Sync permanent state blob upon GET_STATEBLOB cmd#1122
Conversation
ctrlchannel_return_state() reads tpm2-00.permall from disk when handling
GET_STATEBLOB(PERMANENT). At the same time libtpms holds the live
PERMANENT state in RAM and only flushes it via _plat__NvCommit(). If,
for whatever reason, the on-disk state blob is missing, empty or
out of sync relative to libtpms RAM at the moment live migration runs,
an empty or short PERMANENT blob is shipped to the destination, which
results in:
qemu-kvm: tpm-emulator: Setting the stateblob (type 2) failed with a
TPM error 0x800
Regardless of how the desync arose (orchestrator-level cleanup of the state
dir, transient NvCommit failure on a prior receive, etc.), let's add
additional sync as a workaround for such cases. Namely, add
SWTPM_NVRAM_Store_Permanent() that fetches PERMANENT from libtpms via
TPMLIB_GetState() and writes it through SWTPM_NVRAM_StoreData() -
similarly to how it's done for SWTPM_NVRAM_Store_Volatile(). That is to
make sure disk is force-synced from RAM at the migration moment.
Signed-off-by: Andrey Drobyshev <andrey.drobyshev@virtuozzo.com>
|
This state could be easily achieved if we will migrate Win2025 just being installed, f.e. at some installer stage when TPM is not yet initialized for the very first time. |
A migration error should not occur due to the VM that is running, like Win2k25. Have you had such issues with any other workloads or do they all work fine? Does it always happen with Win2k25 or is it 'a live migration failure' that only occurred once or once in a while?
To me it seems that it was an issue with the storage.
|
| /* | ||
| * Flush libtpms's in-memory PERMANENT state to disk so that the next | ||
| * SWTPM_NVRAM_GetStateBlob(PERMANENT) returns a blob consistent with what | ||
| * libtpms is actually running. Counterpart to SWTPM_NVRAM_Store_Volatile(). |
There was a problem hiding this comment.
This makes sense and it shouldn't affect anything negatively. However, I was under the impression that the PERMANENT state was always stored whenever a command 'affected' it, e.g. when an NVRAM space was created or undefined etc., and therefore the latest state was always on disk. So I am a bit surprised that this is necessary and that nobody else complained about it so far.
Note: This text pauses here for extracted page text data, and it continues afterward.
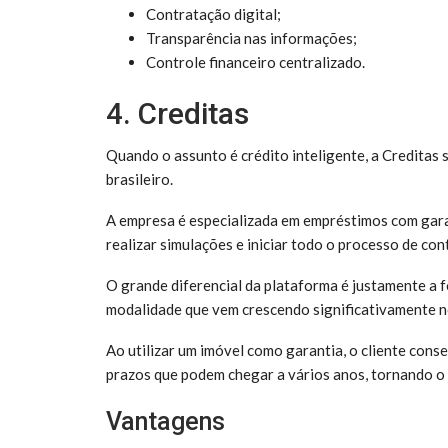
Contratação digital;
Transparência nas informações;
Controle financeiro centralizado.
4. Creditas
Quando o assunto é crédito inteligente, a Creditas
brasileiro.
A empresa é especializada em empréstimos com garant
realizar simulações e iniciar todo o processo de con
O grande diferencial da plataforma é justamente a
modalidade que vem crescendo significativamente no
Ao utilizar um imóvel como garantia, o cliente cons
prazos que podem chegar a vários anos, tornando o c
Vantagens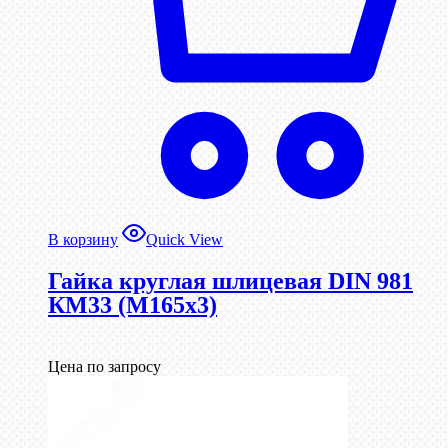
В корзину
Quick View
Гайка круглая шлицевая DIN 981
КМ33 (М165х3)
Цена по запросу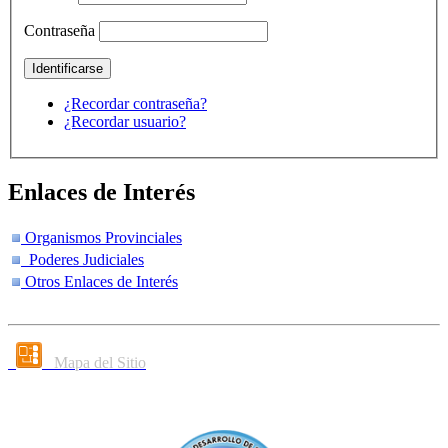
Contraseña
¿Recordar contraseña?
¿Recordar usuario?
Enlaces de Interés
Organismos Provinciales
Poderes Judiciales
Otros Enlaces de Interés
Mapa del Sitio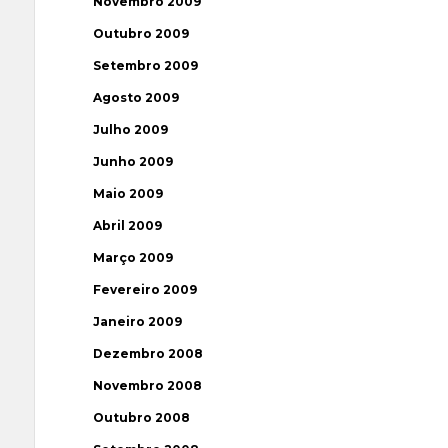
Novembro 2009
Outubro 2009
Setembro 2009
Agosto 2009
Julho 2009
Junho 2009
Maio 2009
Abril 2009
Março 2009
Fevereiro 2009
Janeiro 2009
Dezembro 2008
Novembro 2008
Outubro 2008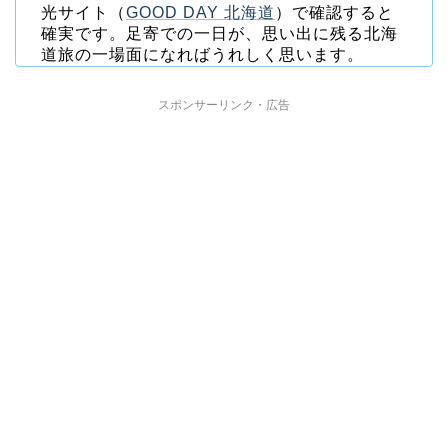
光サイト（
GOOD DAY 北海道
）で確認すると
確実です。足寄での一日が、思い出に残る北海
道旅の一場面になればうれしく思います。
スポンサーリンク・広告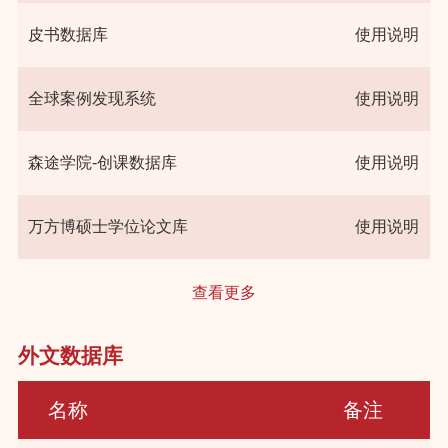
皮书数据库
使用说明
全球案例发现系统
使用说明
森途学院-创课数据库
使用说明
万方博硕士学位论文库
使用说明
查看更多
外文数据库
名称
备注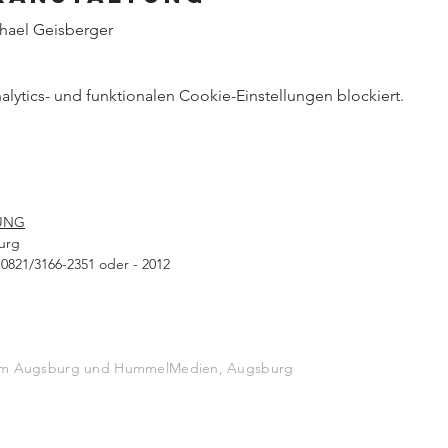
hael Geisberger
ytics- und funktionalen Cookie-Einstellungen blockiert.
UNG
urg
0821/3166-2351 oder - 2012
stum Augsburg und HummelMedien, Augsburg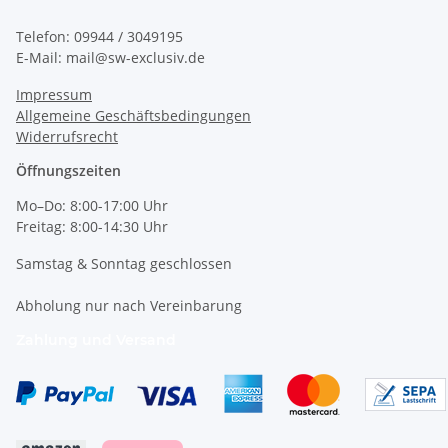
Telefon: 09944 / 3049195
E-Mail: mail@sw-exclusiv.de
Impressum
Allgemeine Geschäftsbedingungen
Widerrufsrecht
Öffnungszeiten
Mo–Do: 8:00-17:00 Uhr
Freitag: 8:00-14:30 Uhr
Samstag & Sonntag geschlossen
Abholung nur nach Vereinbarung
Zahlung und Versand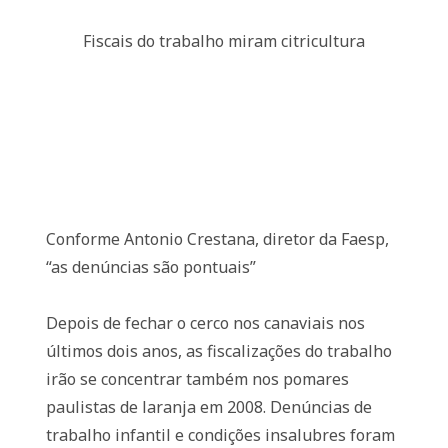
Fiscais do trabalho miram citricultura
Conforme Antonio Crestana, diretor da Faesp,
“as denúncias são pontuais”
Depois de fechar o cerco nos canaviais nos
últimos dois anos, as fiscalizações do trabalho
irão se concentrar também nos pomares
paulistas de laranja em 2008. Denúncias de
trabalho infantil e condições insalubres foram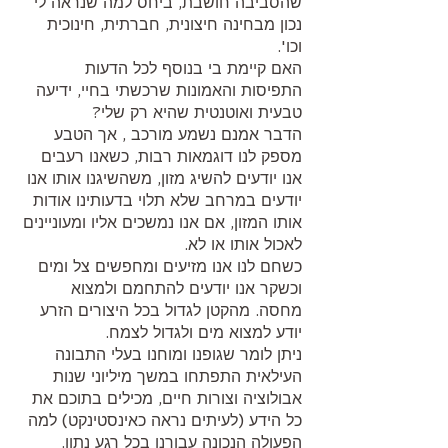
שהסביבה חושבת, ביחס למה שנראה לי 
נכון מבחינה חיצונית, חברתית, חינוכית 
וכו'. 
האם קיימת בי בנוסף לכל הדעות 
התפיסות והאמונות שרכשתי בחיי, ידיעה 
טבעית ואוטנטית שהיא רק שלי? 
הדבר אמנם נשמע מורכב , אך הטבע 
מספק לנו דוגמאות רבות, כשאנו רעבים 
אנו יודעים להשיג מזון, משהשיגנו אותו אנו 
יודעים במרחב שלא תלוי בדעותינו אודות 
אותו המזון, אם אנו נמשכים אליו ומעוניינים 
לאכול אותו או לא. 
כשחם לנו אנו מזיעים ומחפשים צל ומים 
וכשקר אנו יודעים להתחמם ולמצוא 
מחסה. מהקטן לגדול בכל היצורים הזרע 
יודע למצוא מים ולגדול לצמח.
ניתן לומר שגופנו ומוחנו בעלי התבונה 
העילאית התפתחו במשך מיליוני שנות 
אבולוציה וצורות חיים, מכילים בתוכם את 
כל הידע (לעיתים נראה כאינסטינקט) למה 
הפעולה הנכונה עבורנו בכל רגע נתון.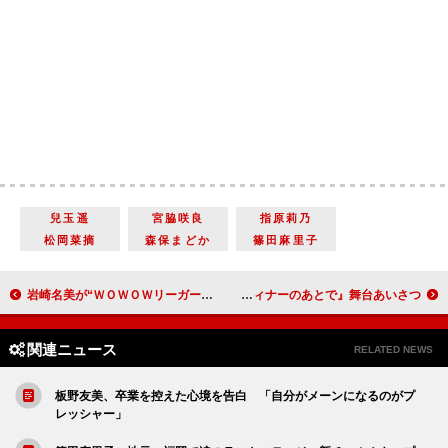
兒玉遥
宮脇咲良
指原莉乃
松岡菜摘
森保まどか
篠田麻里子
岩崎名美が“ＷＯＷＯＷリーガール”に就任 「ネイマール選手が好き！」
櫻井翔と北川景子がヘリコプターで登場！？ 『謎解きはディナーのあとで』舞台あいさつ
関連ニュース
RELATED NEWS
板野友美、卒業を控えた心境を告白 「自分がメーンになるのがプ
レッシャー」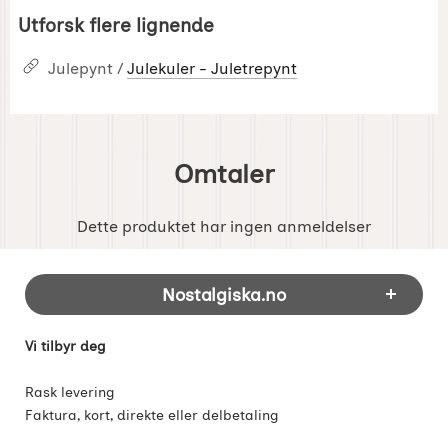
Utforsk flere lignende
Julepynt /
Julekuler - Juletrepynt
Omtaler
Dette produktet har ingen anmeldelser
Footer-innhold Blandet informasjon og 
Nostalgiska.no
Vi tilbyr deg
Rask levering
Faktura, kort, direkte eller delbetaling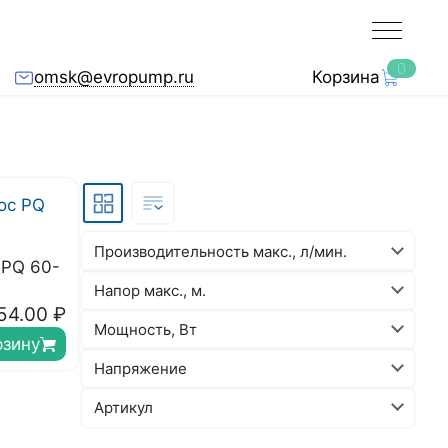
0
omsk@evropump.ru
Корзина
Производительность макс., л/мин.
 PQ 60-
Напор макс., м.
54.00
₽
Мощность, Вт
рзину
Напряжение
Артикул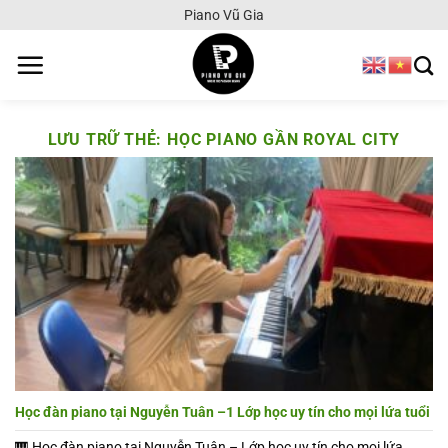
Chuyển
Piano Vũ Gia
đến
nội
dung
LƯU TRỮ THẺ:
HỌC PIANO GẦN ROYAL CITY
Học đàn piano tại Nguyễn Tuân –1 Lớp học uy tín cho mọi lứa tuổi
🎹 Học đàn piano tại Nguyễn Tuân – Lớp học uy tín cho mọi lứa...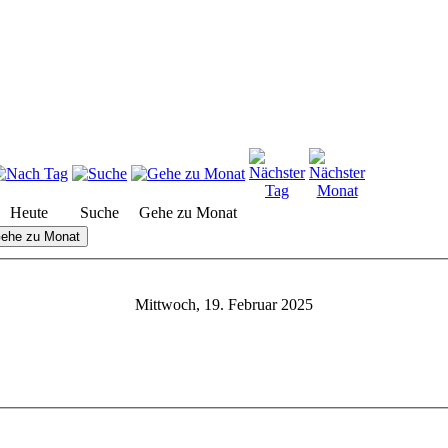
Heute
Suche
Gehe zu Monat
ehe zu Monat
Mittwoch, 19. Februar 2025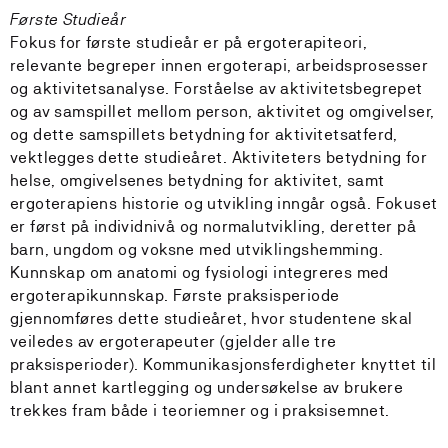
Første Studieår
Fokus for første studieår er på ergoterapiteori,
relevante begreper innen ergoterapi, arbeidsprosesser
og aktivitetsanalyse. Forståelse av aktivitetsbegrepet
og av samspillet mellom person, aktivitet og omgivelser,
og dette samspillets betydning for aktivitetsatferd,
vektlegges dette studieåret. Aktiviteters betydning for
helse, omgivelsenes betydning for aktivitet, samt
ergoterapiens historie og utvikling inngår også. Fokuset
er først på individnivå og normalutvikling, deretter på
barn, ungdom og voksne med utviklingshemming.
Kunnskap om anatomi og fysiologi integreres med
ergoterapikunnskap. Første praksisperiode
gjennomføres dette studieåret, hvor studentene skal
veiledes av ergoterapeuter (gjelder alle tre
praksisperioder). Kommunikasjonsferdigheter knyttet til
blant annet kartlegging og undersøkelse av brukere
trekkes fram både i teoriemner og i praksisemnet.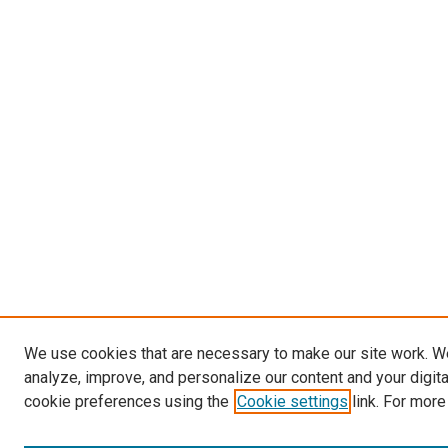
We use cookies that are necessary to make our site work. W
analyze, improve, and personalize our content and your digit
cookie preferences using the
Cookie settings
link. For more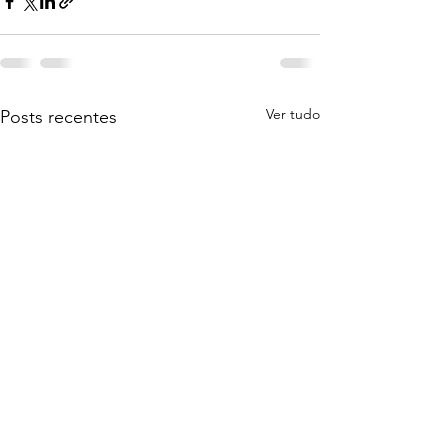
Ver tudo
Posts recentes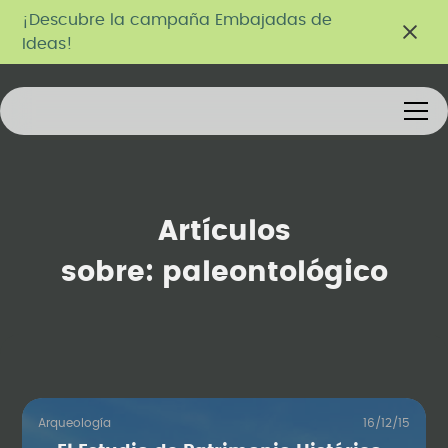
¡Descubre la campaña Embajadas de
Ideas!
Artículos
sobre:
paleontológico
Arqueología
16/12/15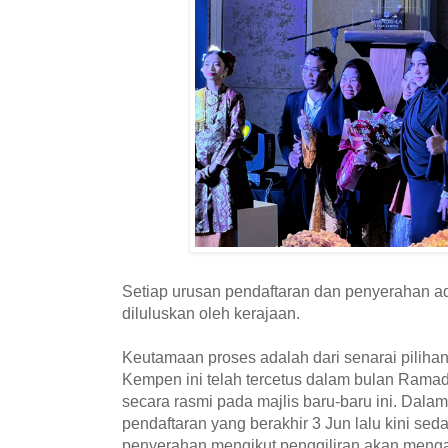
Setiap urusan pendaftaran dan penyerahan 
diluluskan oleh kerajaan.
Keutamaan proses adalah dari senarai pilih
Kempen ini telah tercetus dalam bulan Ramada
secara rasmi pada majlis baru-baru ini. Dalam
pendaftaran yang berakhir 3 Jun lalu kini s
penyerahan mengikut penggiliran akan meng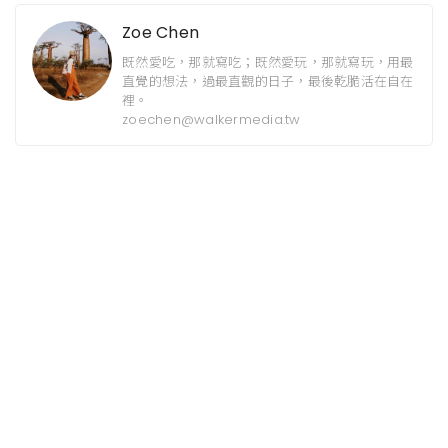
Zoe Chen
既然愛吃，那就寫吃；既然愛玩，那就寫玩，用最
直覺的想法，過最直觀的日子，最後乾脆活在自在
裡。
zoechen@walkermedia.tw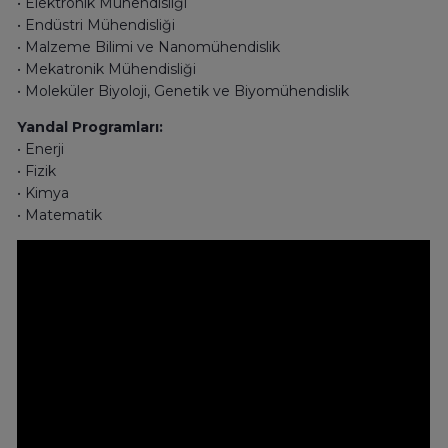
• Elektronik Mühendisliği
• Endüstri Mühendisliği
• Malzeme Bilimi ve Nanomühendislik
• Mekatronik Mühendisliği
• Moleküler Biyoloji, Genetik ve Biyomühendislik
Yandal Programları:
• Enerji
• Fizik
• Kimya
• Matematik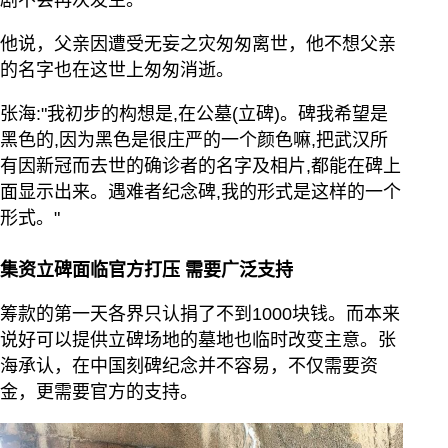
剧不会再次发生。”
他说，父亲因遭受无妄之灾匆匆离世，他不想父亲
的名字也在这世上匆匆消逝。
张海:"我初步的构想是,在公墓(立碑)。碑我希望是
黑色的,因为黑色是很庄严的一个颜色嘛,把武汉所
有因新冠而去世的确诊者的名字及相片,都能在碑上
面显示出来。遇难者纪念碑,我的形式是这样的一个
形式。"
集资立碑面临官方打压 需要广泛支持
筹款的第一天各界只认捐了不到1000块钱。而本来
说好可以提供立碑场地的墓地也临时改变主意。张
海承认，在中国刻碑纪念并不容易，不仅需要资
金，更需要官方的支持。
| * libtpms is actually running. Counterpart to SWTPM_NVRAM_Store_Volatile(). | ||
| * | ||
| * Without this, GET_STATEBLOB(PERMANENT) on the migration-out path reads a | ||
| * file that may be missing, empty, or stale relative to libtpms RAM (the |
There was a problem hiding this comment.
You don't happen to have a reproducer for how we could generate a 'missing' or 'empty file' situation other than using rm intentionally, do you?
|
Hello Stefan, I spent some more time trying to reproduce the issue by hand. We thought migrating a VM before the guest OS is able to send any TPM related commands might be it. I tried Win11 during installation, then empty VM booted into UEFI shell - no luck. The reason is because the state is being created before VM is even launched by So I still don't have a solid reproduce for this, except for doing manual |
Thanks for running some more tests. My point is that it shouldn't be necessary because whenever a command is sent to the TPM 2 that alters its permanent state then the permanent state should be written to disk automatically. If this wasn't the case then we would have to have it write its state to disk every time we shut it down as well... |
We've seen a live migration failure in production, with Win2k25 guest, with the following symptoms:
QEMU dest log:
swtpm dest log:
The root cause is not perfectly clear, either orchestration layer left the blob out of sync, or some kind of storage error occured when the blob was initially written on the src node. Either way, I suggest an additional sync for the permanent state blob as a potential workaround for such errors, similar to how it's done with volatile state.